EXERCISE INSTRUCTIONS>
For each line of the data that includes the word "Next", copy the line.

DATA FOR REVIEW>
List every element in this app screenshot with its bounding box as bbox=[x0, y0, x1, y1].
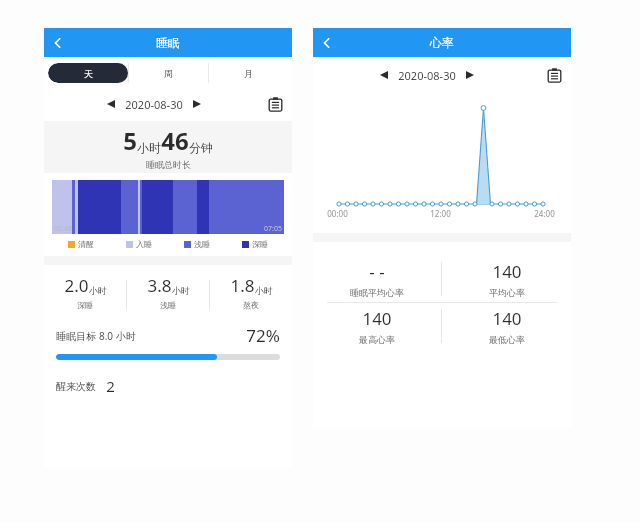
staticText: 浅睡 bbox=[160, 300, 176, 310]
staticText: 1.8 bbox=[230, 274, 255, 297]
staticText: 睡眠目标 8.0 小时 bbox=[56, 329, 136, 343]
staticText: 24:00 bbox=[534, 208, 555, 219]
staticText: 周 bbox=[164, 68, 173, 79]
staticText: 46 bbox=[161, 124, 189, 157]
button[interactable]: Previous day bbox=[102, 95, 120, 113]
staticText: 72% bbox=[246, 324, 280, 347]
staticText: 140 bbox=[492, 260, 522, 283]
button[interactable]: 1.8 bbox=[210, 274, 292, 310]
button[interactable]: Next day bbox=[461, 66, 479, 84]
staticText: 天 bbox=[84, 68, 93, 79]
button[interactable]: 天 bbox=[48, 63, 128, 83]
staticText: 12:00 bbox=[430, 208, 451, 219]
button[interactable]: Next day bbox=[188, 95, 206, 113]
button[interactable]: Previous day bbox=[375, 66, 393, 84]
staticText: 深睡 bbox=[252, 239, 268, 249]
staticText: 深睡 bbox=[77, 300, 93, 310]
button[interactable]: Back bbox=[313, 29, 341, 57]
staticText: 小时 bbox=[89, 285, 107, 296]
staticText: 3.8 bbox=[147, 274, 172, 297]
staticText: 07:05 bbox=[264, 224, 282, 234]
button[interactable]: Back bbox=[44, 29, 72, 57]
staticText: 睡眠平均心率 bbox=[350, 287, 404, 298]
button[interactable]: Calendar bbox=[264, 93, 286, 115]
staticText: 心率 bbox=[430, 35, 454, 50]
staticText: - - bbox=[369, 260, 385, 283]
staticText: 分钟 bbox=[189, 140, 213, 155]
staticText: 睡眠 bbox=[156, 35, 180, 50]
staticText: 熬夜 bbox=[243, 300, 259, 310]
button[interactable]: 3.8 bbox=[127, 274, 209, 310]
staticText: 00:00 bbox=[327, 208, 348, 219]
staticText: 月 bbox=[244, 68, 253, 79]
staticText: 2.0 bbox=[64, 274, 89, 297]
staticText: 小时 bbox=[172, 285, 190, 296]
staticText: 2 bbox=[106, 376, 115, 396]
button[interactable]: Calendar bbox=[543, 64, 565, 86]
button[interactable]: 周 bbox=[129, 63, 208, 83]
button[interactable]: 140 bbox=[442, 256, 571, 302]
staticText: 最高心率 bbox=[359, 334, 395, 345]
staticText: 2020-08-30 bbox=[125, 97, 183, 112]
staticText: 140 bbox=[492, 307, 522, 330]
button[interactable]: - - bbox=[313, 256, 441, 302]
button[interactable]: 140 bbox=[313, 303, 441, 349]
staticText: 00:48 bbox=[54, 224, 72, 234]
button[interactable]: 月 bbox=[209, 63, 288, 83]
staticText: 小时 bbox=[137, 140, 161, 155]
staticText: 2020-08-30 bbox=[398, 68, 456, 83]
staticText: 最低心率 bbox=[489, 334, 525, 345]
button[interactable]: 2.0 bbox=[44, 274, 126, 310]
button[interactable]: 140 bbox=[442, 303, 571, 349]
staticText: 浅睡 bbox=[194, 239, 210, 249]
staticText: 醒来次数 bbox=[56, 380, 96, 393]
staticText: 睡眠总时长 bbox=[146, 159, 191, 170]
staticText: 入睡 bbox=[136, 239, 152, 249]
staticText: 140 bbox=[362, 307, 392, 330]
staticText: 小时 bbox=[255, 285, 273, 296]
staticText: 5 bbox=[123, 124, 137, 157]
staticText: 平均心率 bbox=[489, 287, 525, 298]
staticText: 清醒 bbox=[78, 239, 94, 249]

WRITTEN ANSWER>
button[interactable]: Next day bbox=[461, 66, 479, 84]
button[interactable]: Next day bbox=[188, 95, 206, 113]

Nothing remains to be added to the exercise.